[Collected data]
★ ★ ★ ★ ★

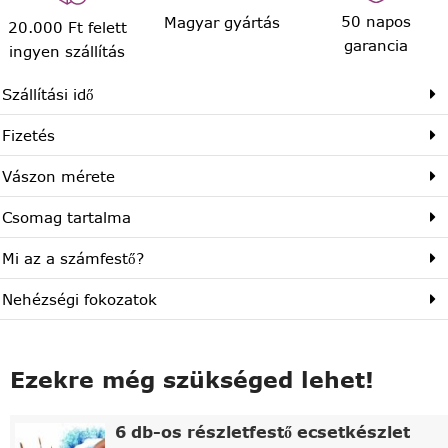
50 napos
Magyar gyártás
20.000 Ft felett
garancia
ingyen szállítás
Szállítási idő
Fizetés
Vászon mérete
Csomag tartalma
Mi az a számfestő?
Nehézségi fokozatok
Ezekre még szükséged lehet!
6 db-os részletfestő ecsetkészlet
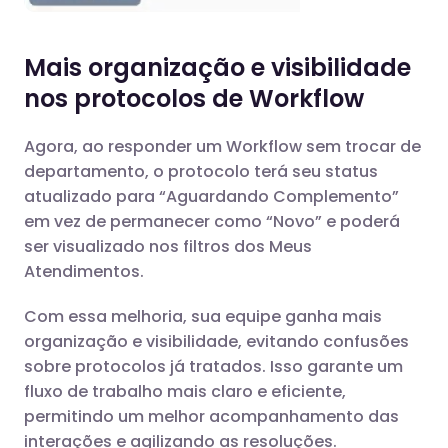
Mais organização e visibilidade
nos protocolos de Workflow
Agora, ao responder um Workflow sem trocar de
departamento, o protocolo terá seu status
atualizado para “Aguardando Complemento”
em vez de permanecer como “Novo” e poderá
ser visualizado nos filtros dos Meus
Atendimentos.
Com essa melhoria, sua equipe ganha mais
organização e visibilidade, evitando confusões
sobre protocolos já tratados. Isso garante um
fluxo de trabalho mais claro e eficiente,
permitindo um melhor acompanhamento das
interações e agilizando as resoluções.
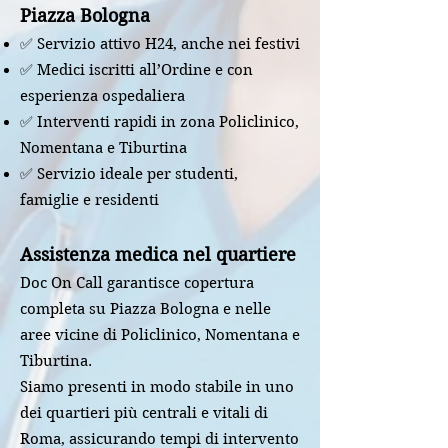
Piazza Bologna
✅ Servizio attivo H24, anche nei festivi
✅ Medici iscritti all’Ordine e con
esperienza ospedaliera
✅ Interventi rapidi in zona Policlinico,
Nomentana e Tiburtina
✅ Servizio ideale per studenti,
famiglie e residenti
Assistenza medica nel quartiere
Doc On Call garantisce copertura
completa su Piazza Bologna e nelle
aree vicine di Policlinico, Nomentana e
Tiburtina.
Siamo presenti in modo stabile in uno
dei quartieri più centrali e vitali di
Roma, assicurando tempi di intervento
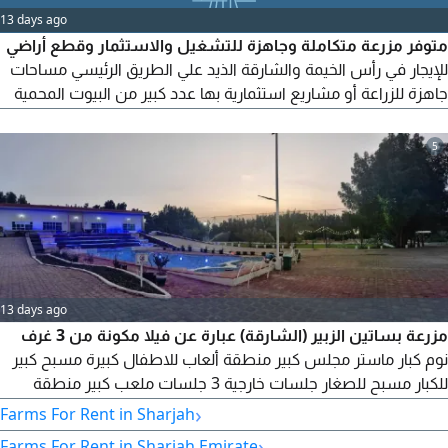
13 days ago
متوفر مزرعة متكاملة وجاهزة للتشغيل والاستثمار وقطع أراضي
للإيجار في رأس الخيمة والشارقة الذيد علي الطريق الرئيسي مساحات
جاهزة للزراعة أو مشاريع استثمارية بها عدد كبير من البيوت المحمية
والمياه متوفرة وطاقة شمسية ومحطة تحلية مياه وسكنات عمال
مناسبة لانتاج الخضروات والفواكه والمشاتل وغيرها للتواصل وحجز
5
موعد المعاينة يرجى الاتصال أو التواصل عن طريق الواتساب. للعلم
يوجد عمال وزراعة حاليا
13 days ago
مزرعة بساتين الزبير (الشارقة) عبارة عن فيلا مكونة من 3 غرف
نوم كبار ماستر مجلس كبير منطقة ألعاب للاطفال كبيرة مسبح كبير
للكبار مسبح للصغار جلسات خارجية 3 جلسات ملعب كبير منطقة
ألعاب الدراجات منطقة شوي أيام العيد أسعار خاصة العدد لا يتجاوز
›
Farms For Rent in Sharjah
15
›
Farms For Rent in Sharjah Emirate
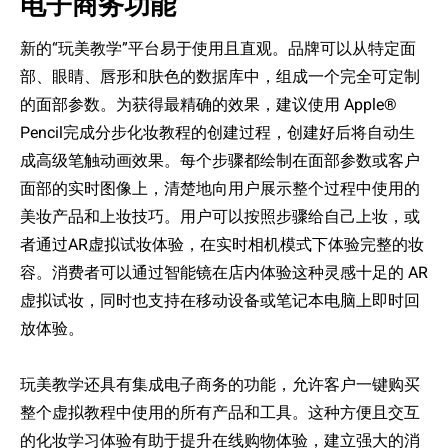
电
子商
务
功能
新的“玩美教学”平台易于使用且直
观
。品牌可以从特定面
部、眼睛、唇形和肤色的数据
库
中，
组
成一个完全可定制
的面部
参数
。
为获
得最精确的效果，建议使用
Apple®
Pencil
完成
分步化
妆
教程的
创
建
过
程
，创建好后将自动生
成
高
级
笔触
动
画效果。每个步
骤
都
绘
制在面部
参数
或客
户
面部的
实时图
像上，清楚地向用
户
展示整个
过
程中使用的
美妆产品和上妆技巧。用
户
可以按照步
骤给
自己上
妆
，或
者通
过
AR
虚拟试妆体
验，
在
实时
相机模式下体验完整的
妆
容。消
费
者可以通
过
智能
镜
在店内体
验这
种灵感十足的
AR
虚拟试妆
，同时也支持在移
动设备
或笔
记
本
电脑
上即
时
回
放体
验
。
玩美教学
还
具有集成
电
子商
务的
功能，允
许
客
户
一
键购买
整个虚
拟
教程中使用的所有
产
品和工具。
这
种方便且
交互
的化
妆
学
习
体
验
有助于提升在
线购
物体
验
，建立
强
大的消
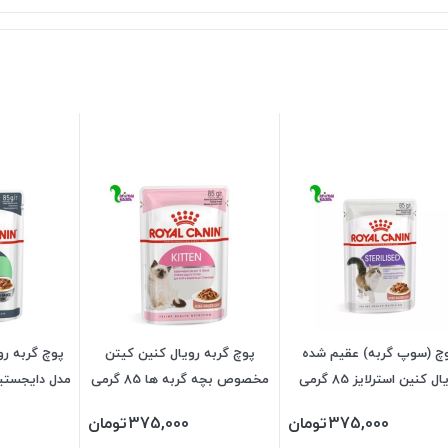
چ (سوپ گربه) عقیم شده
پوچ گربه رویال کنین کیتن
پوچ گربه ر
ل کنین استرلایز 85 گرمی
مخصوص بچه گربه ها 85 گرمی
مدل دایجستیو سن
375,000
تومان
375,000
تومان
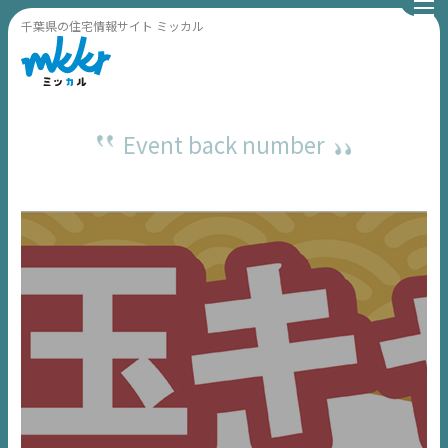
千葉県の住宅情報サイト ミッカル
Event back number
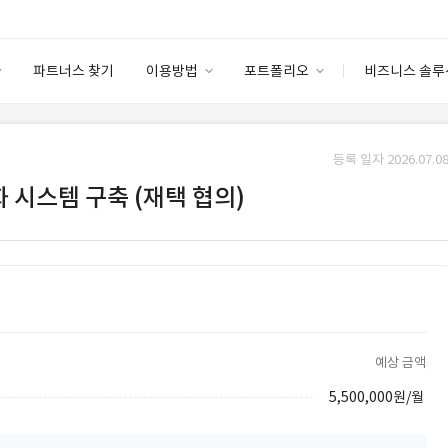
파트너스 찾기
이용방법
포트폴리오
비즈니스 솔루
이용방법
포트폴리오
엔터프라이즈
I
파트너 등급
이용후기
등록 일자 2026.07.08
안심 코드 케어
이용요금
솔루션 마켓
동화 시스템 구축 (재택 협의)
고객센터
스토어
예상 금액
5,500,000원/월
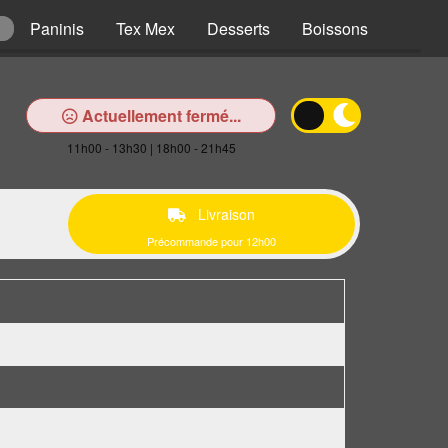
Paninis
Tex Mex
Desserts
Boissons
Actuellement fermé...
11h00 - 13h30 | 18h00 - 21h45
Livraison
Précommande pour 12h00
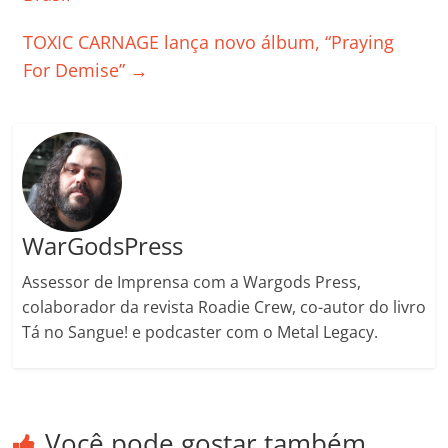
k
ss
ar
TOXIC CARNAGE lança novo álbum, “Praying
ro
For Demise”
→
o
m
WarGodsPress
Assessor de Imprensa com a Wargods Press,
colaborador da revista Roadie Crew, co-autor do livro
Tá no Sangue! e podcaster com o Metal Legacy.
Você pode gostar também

★ ★ ★ ★ ★

- [ACTION ITEM]: What lines in the entries above hold "كبير"? Copy every one.

- [TASK ANSWER]:
جاهزة للزراعة أو مشاريع استثمارية بها عدد كبير من البيوت المحمية
نوم كبار ماستر مجلس كبير منطقة ألعاب للاطفال كبيرة مسبح كبير
للكبار مسبح للصغار جلسات خارجية 3 جلسات ملعب كبير منطقة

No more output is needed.